Missing my Appie today. I can't believe it's been 4 years since we said goodbye. She should be here to see what her great-grandchildren are like. She should be here to give me a reality check when I complain about raising kids in an era of disposable diapers and automatic dishwashers. She should be here to hug me when I need someone who truly loves me the best.

(Appie feeding my brother)

I don't mean this to be a downer of a post, but between the rain and the anniversary of her death, I'm feeling just a bit down. I know I should celebrate her life by writing about all the wonderful things she was to me. The way she'd do something special for your birthday, even if it's a coconut cake that takes 3 days to make. The way she'd stop whatever she was doing if you dropped by to visit. The way her cookie jar was always full. The backyard parties she'd throw. The way her family adored her. All the beautiful, wonderful things she taught us.

But today, I just miss her and wish she was here.

When I was a little girl, one of my favorite games to play with her was "mailbox." We'd write each other notes and leave them in a certain spot on her hearth for the other to find and read. It was just a silly little thing, but it was our thing. For Valentine's Day 2007, I gave her a decorated mailbox with a special secret note inside. She wrote me a special secret note back, but didn't give it to me right away. I got the mailbox a couple of months later - after she had already passed away. I couldn't even open the box for a very long time. Opening the letter took even longer. Mom kept asking why I didn't read it, but I just couldn't. I wish she was here to play mailbox now.

(me & Appie)

My brother, aunt, cousin and I started playing an online Scrabble game last night, and I couldn't help but think how much she'd love it. She was a Scrabble master and would take you down, no holds barred, no guilt, every time. Guess that daily crossword puzzle worked to her advantage. And she was as high-tech as anyone in the grandparent generation, emailing her grands because she understood that meeting us where we already were was the only way to stay in touch. I know she'd be a Facebook/texting/social media rockstar if she were here to see the communication revolution we're going through now. Hell, she'd probably have 10,000 Twitter followers. She'd have loved to play online Scrabble against my brother as he's tapping letters out on his iPhone.

I wish she could see my adorable little boys. She'd laugh at the silly 3 year old-isms that Jay comes up with. She'd get a kick out of Luke's crazy hair. And then she'd be all no-nonsense and would have told me to cut it before it grew to be nearly as ridiculous as I let it get.

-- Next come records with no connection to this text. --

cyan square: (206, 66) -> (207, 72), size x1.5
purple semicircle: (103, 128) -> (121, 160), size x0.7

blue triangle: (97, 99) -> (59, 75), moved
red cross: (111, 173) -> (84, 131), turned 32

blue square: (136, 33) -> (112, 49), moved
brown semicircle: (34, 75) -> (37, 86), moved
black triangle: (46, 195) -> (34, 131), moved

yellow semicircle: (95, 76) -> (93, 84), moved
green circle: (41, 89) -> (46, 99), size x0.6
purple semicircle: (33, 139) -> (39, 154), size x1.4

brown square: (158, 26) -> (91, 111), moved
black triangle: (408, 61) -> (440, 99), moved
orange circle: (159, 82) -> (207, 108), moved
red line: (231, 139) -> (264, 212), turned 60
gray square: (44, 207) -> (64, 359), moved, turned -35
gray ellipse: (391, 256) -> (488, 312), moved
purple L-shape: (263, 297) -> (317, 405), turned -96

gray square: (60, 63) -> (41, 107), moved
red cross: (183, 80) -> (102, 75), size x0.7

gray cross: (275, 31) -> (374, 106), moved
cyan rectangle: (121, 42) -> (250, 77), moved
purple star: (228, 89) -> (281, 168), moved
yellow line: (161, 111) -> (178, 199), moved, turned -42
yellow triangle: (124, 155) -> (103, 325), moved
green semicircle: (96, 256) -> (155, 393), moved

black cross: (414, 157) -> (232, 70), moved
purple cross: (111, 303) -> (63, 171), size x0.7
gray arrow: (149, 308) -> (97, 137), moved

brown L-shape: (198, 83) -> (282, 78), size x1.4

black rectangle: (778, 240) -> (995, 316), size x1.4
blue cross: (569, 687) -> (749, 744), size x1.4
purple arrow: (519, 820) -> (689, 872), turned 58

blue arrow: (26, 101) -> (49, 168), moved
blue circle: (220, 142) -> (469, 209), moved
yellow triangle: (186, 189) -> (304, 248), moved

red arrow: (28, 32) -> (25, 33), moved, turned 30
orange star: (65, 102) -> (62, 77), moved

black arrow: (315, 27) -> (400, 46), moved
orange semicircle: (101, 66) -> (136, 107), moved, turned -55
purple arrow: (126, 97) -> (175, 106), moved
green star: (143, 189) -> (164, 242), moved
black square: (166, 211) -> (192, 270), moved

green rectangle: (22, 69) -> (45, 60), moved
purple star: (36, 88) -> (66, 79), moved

(Appie & Papa at my folks' house)

I just miss her.

7 comments:

Sush said...

Ahh Jen...I know...
Loves~

Annie said...

You will still miss her after thirty-four more years. Believe me, I know how you feel. Some people are just too special and leave us way too soon.
Love you,
Annie

Brandi said...

I know it doesn't help with the fact that you miss her, but I'm so jealous about your wonderful, close, extended family! Tell the stories often to Jay and Luke so they know where they came from.
--Brandi

Anonymous said...

She IS right here - in so many ways. Love, AJ

Anonymous said...

Jen,
I so know how you feel.Don't think there is a day that goes by that I don't miss my Grandmama! Hang in there. I know she is so proud of you!Mary Suzanne

Anonymous said...

I made it through without crying! Miracle upon miracles!
Appie was such a special lady, and I really believe that she DOES see Luke's hair and hear Jay's silly comments. I think she is their guardian angel, with them all the time, keeping them safe from boogie men and cheering them on through surgeries. I wish she was here to play Scrabbler with us too.
LYTB,
Jamie

Unknown said...

You have adopted her no-nonsense approach to mothering like she had, as evidenced not by your having perfect children (like Jay's nekkid streak through the family room after his bath the other night!) but by your consistent, loving setting of boundaries. She would be so proud of what you are doing in the way you are mothering. As if she needed another excuse to be proud of you!

I miss her too. I will never not miss her.